I have to get aquastats for my swimming pool and spa exchangers---- the company i am dealing with offer both electric and mecanical aquastat----is either one better than the other ?
 
Nofossil - Is this what you were talking about: http://search.digikey.com/scripts/DkSearch/dksus.dll?Detail?name=317-1019-ND Spec Sheet: http://www.cantherm.com/products/thermal_cutouts/cantherm_f11e06.pdf

I need something like an aquastat on the line going to my flat plate hx from the boilers so that the tank charging pump won't come on unless there is sufficient heat to charge with. When zones are calling for heat there may not be enough heat for charging for example. Would one of these work in place of an aquastat? I understand that I can't change the temp setting. Are they able to take a pretty constant 175* temp or will it breakdown over time? It says it is rated at 120vac 3amp. Can I run the 120vac going to the pump through it just fine? If so, I think I might try it. It is only $8.52 and I can always replace it pretty easily with an aquastat if it doesn't work/last. Thoughts?
 
WoodNotOil said:
Nofossil - Is this what you were talking about: http://search.digikey.com/scripts/DkSearch/dksus.dll?Detail?name=317-1019-ND Spec Sheet: http://www.cantherm.com/products/thermal_cutouts/cantherm_f11e06.pdf

I need something like an aquastat on the line going to my flat plate hx from the boilers so that the tank charging pump won't come on unless there is sufficient heat to charge with. When zones are calling for heat there may not be enough heat for charging for example. Would one of these work in place of an aquastat? I understand that I can't change the temp setting. Are they able to take a pretty constant 175* temp or will it breakdown over time? It says it is rated at 120vac 3amp. Can I run the 120vac going to the pump through it just fine? If so, I think I might try it. It is only $8.52 and I can always replace it pretty easily with an aquastat if it doesn't work/last. Thoughts?

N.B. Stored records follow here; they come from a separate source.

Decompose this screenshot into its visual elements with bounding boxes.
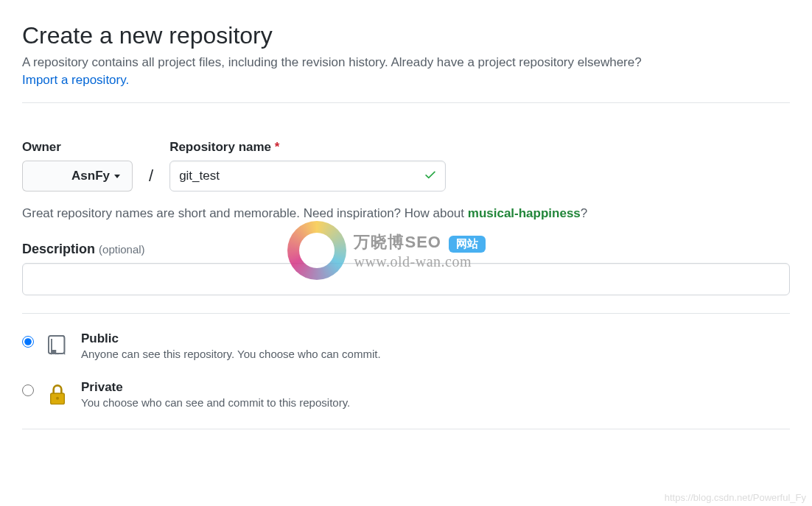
- separator-slash: /: [149, 166, 153, 191]
- name-suggestion-link[interactable]: musical-happiness: [468, 206, 581, 220]
- page-subtitle: A repository contains all project files,…: [22, 55, 790, 70]
- repo-name-label: Repository name *: [169, 140, 446, 155]
- caret-down-icon: [114, 175, 120, 178]
- required-mark: *: [275, 140, 280, 154]
- visibility-private-row[interactable]: Private You choose who can see and commi…: [22, 380, 790, 410]
- repo-icon: [46, 331, 69, 361]
- private-radio[interactable]: [22, 384, 34, 396]
- divider: [22, 313, 790, 314]
- repo-name-input[interactable]: [169, 161, 446, 191]
- optional-text: (optional): [99, 243, 145, 256]
- private-desc: You choose who can see and commit to thi…: [81, 396, 790, 409]
- import-repository-link[interactable]: Import a repository.: [22, 73, 129, 87]
- public-title: Public: [81, 331, 790, 346]
- hint-suffix: ?: [581, 206, 587, 220]
- owner-select[interactable]: AsnFy: [22, 161, 133, 191]
- description-label: Description (optional): [22, 242, 790, 257]
- public-desc: Anyone can see this repository. You choo…: [81, 348, 790, 360]
- lock-icon: [46, 380, 69, 410]
- divider: [22, 102, 790, 103]
- blog-watermark: https://blog.csdn.net/Powerful_Fy: [665, 492, 806, 503]
- owner-label: Owner: [22, 140, 133, 155]
- check-icon: [424, 168, 437, 184]
- public-radio[interactable]: [22, 336, 34, 348]
- page-title: Create a new repository: [22, 22, 790, 49]
- repo-name-label-text: Repository name: [169, 140, 271, 154]
- divider: [22, 429, 790, 429]
- visibility-public-row[interactable]: Public Anyone can see this repository. Y…: [22, 331, 790, 361]
- hint-prefix: Great repository names are short and mem…: [22, 206, 468, 220]
- owner-selected-value: AsnFy: [71, 169, 110, 183]
- name-hint: Great repository names are short and mem…: [22, 206, 790, 221]
- description-label-text: Description: [22, 242, 95, 256]
- private-title: Private: [81, 380, 790, 395]
- svg-point-3: [56, 397, 59, 400]
- description-input[interactable]: [22, 263, 790, 295]
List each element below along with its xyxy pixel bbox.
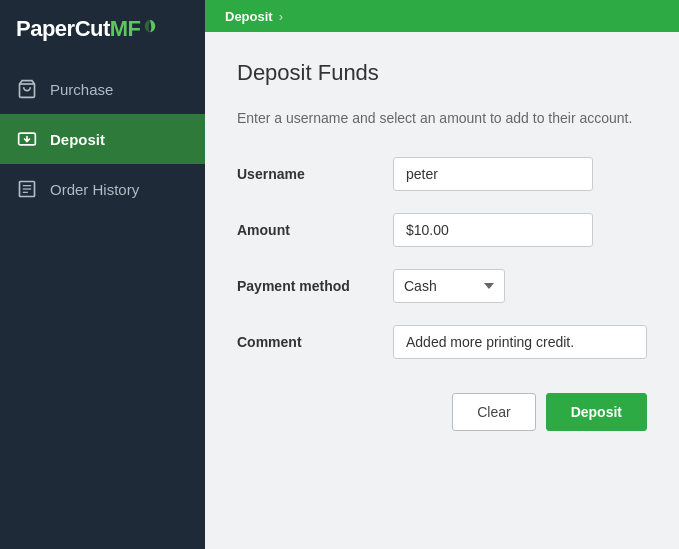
deposit-button[interactable]: Deposit	[546, 393, 647, 431]
logo-leaf-icon	[143, 19, 157, 33]
sidebar-item-label-deposit: Deposit	[50, 131, 105, 148]
sidebar-item-purchase[interactable]: Purchase	[0, 64, 205, 114]
payment-label: Payment method	[237, 278, 377, 294]
page-title: Deposit Funds	[237, 60, 647, 86]
payment-method-select[interactable]: Cash Credit Card Cheque	[393, 269, 505, 303]
sidebar: PaperCut MF Purchase	[0, 0, 205, 549]
button-row: Clear Deposit	[237, 383, 647, 431]
cart-icon	[16, 78, 38, 100]
instruction-text: Enter a username and select an amount to…	[237, 108, 647, 129]
amount-row: Amount	[237, 213, 647, 247]
amount-input[interactable]	[393, 213, 593, 247]
clear-button[interactable]: Clear	[452, 393, 535, 431]
main-content: Deposit › Deposit Funds Enter a username…	[205, 0, 679, 549]
username-label: Username	[237, 166, 377, 182]
sidebar-nav: Purchase Deposit Order His	[0, 64, 205, 214]
logo: PaperCut MF	[16, 18, 157, 40]
comment-label: Comment	[237, 334, 377, 350]
sidebar-item-deposit[interactable]: Deposit	[0, 114, 205, 164]
breadcrumb-label: Deposit	[225, 9, 273, 24]
deposit-form: Username Amount Payment method Cash Cred…	[237, 157, 647, 359]
sidebar-item-order-history[interactable]: Order History	[0, 164, 205, 214]
deposit-icon	[16, 128, 38, 150]
logo-area: PaperCut MF	[0, 0, 205, 60]
sidebar-item-label-order-history: Order History	[50, 181, 139, 198]
username-row: Username	[237, 157, 647, 191]
logo-text-mf: MF	[110, 18, 141, 40]
comment-row: Comment	[237, 325, 647, 359]
content-area: Deposit Funds Enter a username and selec…	[205, 32, 679, 549]
order-history-icon	[16, 178, 38, 200]
breadcrumb-bar: Deposit ›	[205, 0, 679, 32]
logo-text-papercut: PaperCut	[16, 18, 110, 40]
payment-row: Payment method Cash Credit Card Cheque	[237, 269, 647, 303]
breadcrumb-arrow-icon: ›	[279, 9, 283, 24]
sidebar-item-label-purchase: Purchase	[50, 81, 113, 98]
comment-input[interactable]	[393, 325, 647, 359]
username-input[interactable]	[393, 157, 593, 191]
amount-label: Amount	[237, 222, 377, 238]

That's one of the packages that they come in. There's also another that I photographed for a sensor thread recently. They're rated for enough current to drive a circulator, but I've only used them to switch relays and such. The big disadvantage is that you can't adjust the deadband - the difference between the on and off temperatures.

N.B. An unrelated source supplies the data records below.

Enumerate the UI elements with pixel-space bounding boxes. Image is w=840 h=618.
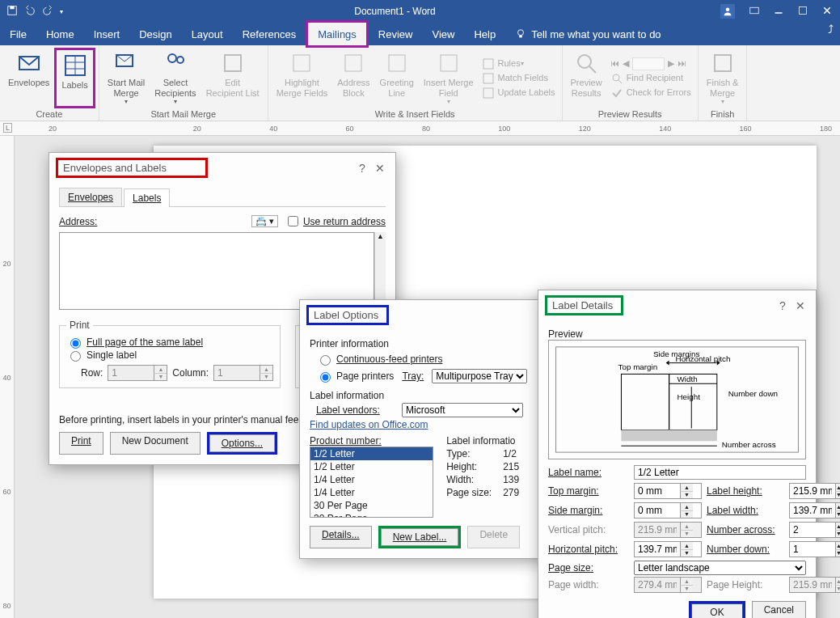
print-button[interactable]: Print [59, 432, 103, 455]
match-fields-button: Match Fields [479, 71, 559, 86]
product-listbox[interactable]: 1/2 Letter 1/2 Letter 1/4 Letter 1/4 Let… [310, 447, 433, 518]
tab-insert[interactable]: Insert [84, 23, 130, 45]
sidemargin-input[interactable] [635, 503, 680, 518]
select-recipients-button[interactable]: Select Recipients▾ [150, 48, 201, 108]
check-label: Check for Errors [627, 87, 691, 98]
label-details-dialog: Label Details ? ✕ Preview Side margins T… [538, 290, 817, 618]
page-printers-option[interactable]: Page printers [316, 370, 394, 383]
label-details-title: Label Details [552, 299, 613, 311]
find-updates-link[interactable]: Find updates on Office.com [310, 419, 428, 430]
vruler-tick: 40 [2, 374, 11, 382]
address-textarea[interactable] [59, 232, 374, 310]
tab-design[interactable]: Design [129, 23, 181, 45]
use-return-checkbox[interactable] [288, 216, 298, 226]
list-item[interactable]: 30 Per Page [310, 499, 433, 512]
pagesize-select[interactable]: Letter landscape [634, 561, 806, 575]
minimize-icon[interactable] [774, 6, 783, 18]
hpitch-input[interactable] [635, 542, 680, 557]
tab-view[interactable]: View [422, 23, 464, 45]
single-radio[interactable] [70, 351, 81, 362]
undo-icon[interactable] [24, 5, 36, 19]
hpitch-spin[interactable]: ▲▼ [634, 541, 702, 557]
tab-references[interactable]: References [233, 23, 306, 45]
ribbon-display-icon[interactable] [749, 6, 759, 18]
nav-record: ⏮ ◀ ▶ ⏭ [607, 57, 694, 71]
numacross-input[interactable] [790, 523, 835, 537]
full-page-option[interactable]: Full page of the same label [66, 336, 273, 349]
tab-help[interactable]: Help [464, 23, 505, 45]
tray-select[interactable]: Multipurpose Tray [432, 369, 527, 383]
tell-me-search[interactable]: Tell me what you want to do [505, 23, 670, 45]
labelheight-spin[interactable]: ▲▼ [789, 483, 840, 499]
vendors-label: Label vendors: [316, 404, 397, 416]
find-recipient-button: Find Recipient [607, 71, 694, 86]
rules-icon [482, 57, 495, 70]
tab-layout[interactable]: Layout [182, 23, 233, 45]
ruler-tick: 160 [740, 125, 752, 133]
group-writeinsert-label: Write & Insert Fields [272, 108, 559, 121]
sidemargin-spin[interactable]: ▲▼ [634, 502, 702, 519]
lightbulb-icon [515, 28, 526, 40]
tab-review[interactable]: Review [369, 23, 423, 45]
labelname-input[interactable] [634, 465, 806, 480]
svg-rect-9 [519, 36, 522, 38]
ruler-unit-icon[interactable]: L [3, 123, 12, 133]
labelwidth-input[interactable] [790, 503, 835, 518]
tab-home[interactable]: Home [36, 23, 84, 45]
close-icon[interactable] [822, 6, 832, 18]
scrollbar[interactable]: ▲▼ [374, 232, 386, 310]
use-return-address[interactable]: Use return address [285, 214, 386, 229]
vendors-select[interactable]: Microsoft [402, 403, 523, 417]
numdown-input[interactable] [790, 542, 835, 557]
numacross-spin[interactable]: ▲▼ [789, 522, 840, 538]
single-label-option[interactable]: Single label [66, 349, 273, 362]
topmargin-spin[interactable]: ▲▼ [634, 483, 702, 499]
continuous-option[interactable]: Continuous-feed printers [310, 353, 539, 366]
dialog-help-icon[interactable]: ? [353, 162, 371, 175]
start-mail-merge-button[interactable]: Start Mail Merge▾ [103, 48, 150, 108]
labelheight-input[interactable] [790, 484, 835, 498]
redo-icon[interactable] [42, 5, 53, 19]
address-book-icon[interactable]: 📇 ▾ [251, 215, 278, 227]
dialog-close-icon[interactable]: ✕ [791, 299, 809, 312]
ruler-tick: 60 [346, 125, 354, 133]
qat-dropdown-icon[interactable]: ▾ [60, 8, 63, 15]
labels-button[interactable]: Labels [54, 48, 95, 108]
maximize-icon[interactable] [798, 6, 808, 18]
edit-recipient-list-button: Edit Recipient List [201, 48, 264, 108]
topmargin-input[interactable] [635, 484, 680, 498]
ok-button[interactable]: OK [691, 603, 742, 618]
cancel-button[interactable]: Cancel [752, 601, 806, 618]
list-item[interactable]: 1/4 Letter [310, 473, 433, 486]
numdown-spin[interactable]: ▲▼ [789, 541, 840, 557]
pageheight-spin: ▲▼ [789, 577, 840, 593]
continuous-label: Continuous-feed printers [336, 353, 442, 365]
share-icon[interactable]: ⤴ [828, 23, 840, 45]
tab-file[interactable]: File [0, 23, 36, 45]
list-item[interactable]: 30 Per Page [310, 512, 433, 518]
vpitch-input [635, 523, 680, 537]
tab-mailings[interactable]: Mailings [306, 20, 369, 48]
new-document-button[interactable]: New Document [110, 432, 201, 455]
svg-rect-32 [621, 374, 669, 430]
new-label-button[interactable]: New Label... [381, 528, 459, 546]
dialog-help-icon[interactable]: ? [774, 299, 791, 312]
save-icon[interactable] [6, 5, 18, 19]
details-button[interactable]: Details... [310, 526, 372, 548]
envelopes-button[interactable]: Envelopes [3, 48, 54, 108]
options-button[interactable]: Options... [209, 434, 275, 452]
dialog-close-icon[interactable]: ✕ [371, 162, 389, 175]
page-radio[interactable] [320, 372, 331, 383]
finish-merge-button: Finish & Merge▾ [702, 48, 744, 108]
full-page-radio[interactable] [70, 338, 81, 349]
continuous-radio[interactable] [320, 355, 331, 366]
svg-text:Top margin: Top margin [618, 362, 658, 371]
list-item[interactable]: 1/4 Letter [310, 486, 433, 499]
labelwidth-spin[interactable]: ▲▼ [789, 502, 840, 519]
tab-envelopes[interactable]: Envelopes [59, 188, 122, 206]
account-icon[interactable] [720, 4, 735, 19]
list-item[interactable]: 1/2 Letter [310, 447, 433, 460]
insert-merge-label: Insert Merge Field [424, 78, 474, 98]
list-item[interactable]: 1/2 Letter [310, 460, 433, 473]
tab-labels[interactable]: Labels [124, 188, 170, 207]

Back before my wood boiler and controller, I built a heat scavenging circuit for recovering leftover heat from my oil boiler to heat the hot tub. The only components I used were these temperature switches and relays.
 
Thanks Nofossil. Just to make sure I have it right, NO would be open when below the set temperature and close when it hit the temp the switch was designed at(158* in this case)? Just want to make sure I get the right one.
 
WoodNotOil said:
Thanks Nofossil. Just to make sure I have it right, NO would be open when below the set temperature and close when it hit the temp the switch was designed at(158* in this case)? Just want to make sure I get the right one.

You got it. Don't be under the illusion that it will be 158 degrees, though. It will be withing a couple of degrees of that, but they're not precision devices. They are designed typically for overheat protection.

I used them in part because I get a kick out of using something constructively in a way that's different than intended. Also because I'm a cheapskate.